┌─ Dataset content

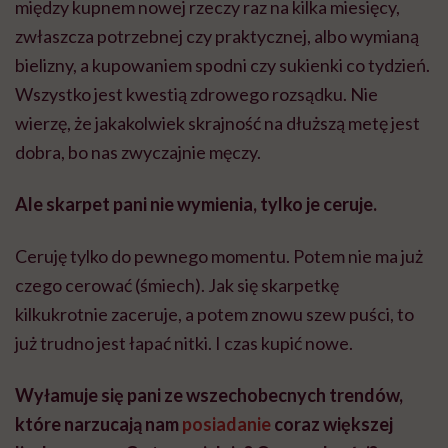
między kupnem nowej rzeczy raz na kilka miesięcy,
zwłaszcza potrzebnej czy praktycznej, albo wymianą
bielizny, a kupowaniem spodni czy sukienki co tydzień.
Wszystko jest kwestią zdrowego rozsądku. Nie
wierzę, że jakakolwiek skrajność na dłuższą metę jest
dobra, bo nas zwyczajnie męczy.
Ale skarpet pani nie wymienia, tylko je ceruje.
Ceruję tylko do pewnego momentu. Potem nie ma już
czego cerować (śmiech). Jak się skarpetkę
kilkukrotnie zaceruje, a potem znowu szew puści, to
już trudno jest łapać nitki. I czas kupić nowe.
Wyłamuje się pani ze wszechobecnych trendów,
które narzucają nam
posiadanie
coraz większej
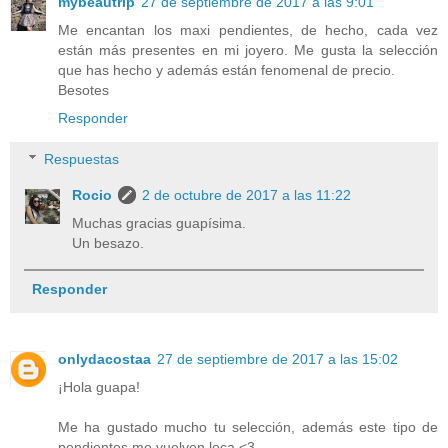
mybeautrip
27 de septiembre de 2017 a las 9:01
Me encantan los maxi pendientes, de hecho, cada vez
están más presentes en mi joyero. Me gusta la selección
que has hecho y además están fenomenal de precio.
Besotes
Responder
Respuestas
Rocio
2 de octubre de 2017 a las 11:22
Muchas gracias guapísima.
Un besazo.
Responder
onlydacostaa
27 de septiembre de 2017 a las 15:02
¡Hola guapa!
Me ha gustado mucho tu selección, además este tipo de
pendientes me vuelven loca <3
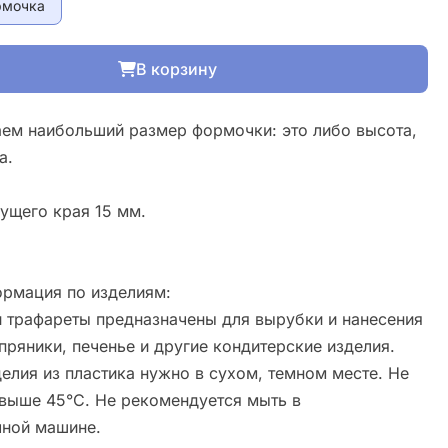
рмочка
В корзину
ем наибольший размер формочки: это либо высота,
а.
ущего края 15 мм.
рмация по изделиям:
 трафареты предназначены для вырубки и нанесения
пряники, печенье и другие кондитерские изделия.
елия из пластика нужно в сухом, темном месте. Не
свыше 45°С. Не рекомендуется мыть в
ной машине.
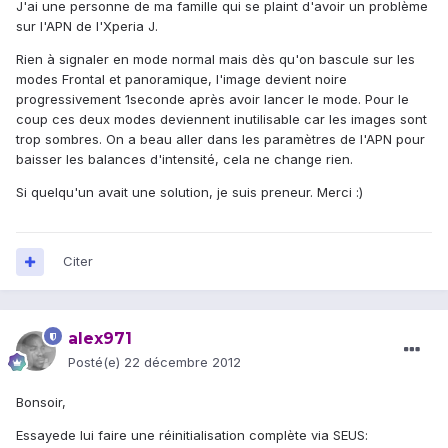
J'ai une personne de ma famille qui se plaint d'avoir un problème
sur l'APN de l'Xperia J.
Rien à signaler en mode normal mais dès qu'on bascule sur les
modes Frontal et panoramique, l'image devient noire
progressivement 1seconde après avoir lancer le mode. Pour le
coup ces deux modes deviennent inutilisable car les images sont
trop sombres. On a beau aller dans les paramètres de l'APN pour
baisser les balances d'intensité, cela ne change rien.
Si quelqu'un avait une solution, je suis preneur. Merci :)
Citer
alex971
Posté(e)
22 décembre 2012
Bonsoir,
Essayede lui faire une réinitialisation complète via SEUS:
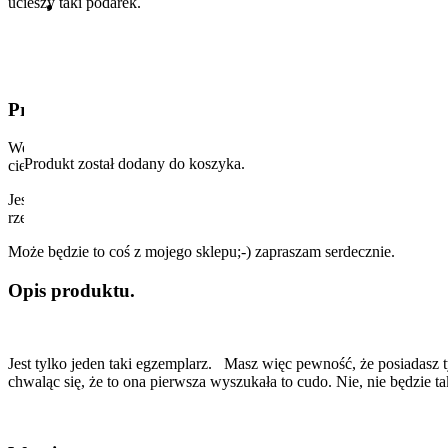
ucieszy taki podarek.
Prosty sposób na prezent!
Wejdź do naszego sklepu www.handmadeworld.pl i wybierz coś spośró
Produkt
został dodany do koszyka.
cieszył, drugi udawał że się cieszy, a trzeci nie wysili się nawet by 
Jest tylko jeden sprawdzony sposób na trafiony prezent i ja ci go zdr
rzeczy ale też życzliwości, troski, uwagi i opieki a prezent odnajdzie 
Może będzie to coś z mojego sklepu;-) zapraszam serdecznie.
Opis produktu.
Jest tylko jeden taki egzemplarz. Masz więc pewność, że posiadasz t
chwaląc się, że to ona pierwsza wyszukała to cudo. Nie, nie będzie tak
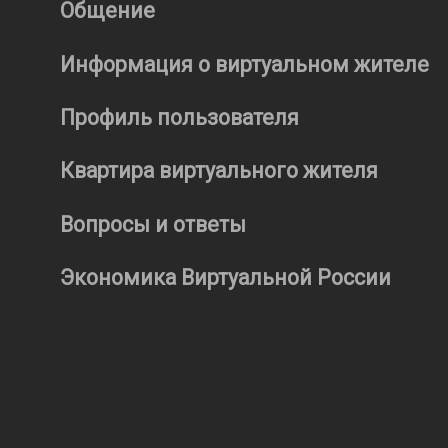
Общение
Информация о виртуальном жителе
Профиль пользователя
Квартира виртуального жителя
Вопросы и ответы
Экономика Виртуальной России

└─

**Exercise objective**
In the records above, locate the lines holding the word "avoir". Copy each of them.

**Response to the task**
J'ai une personne de ma famille qui se plaint d'avoir un problème
progressivement 1seconde après avoir lancer le mode. Pour le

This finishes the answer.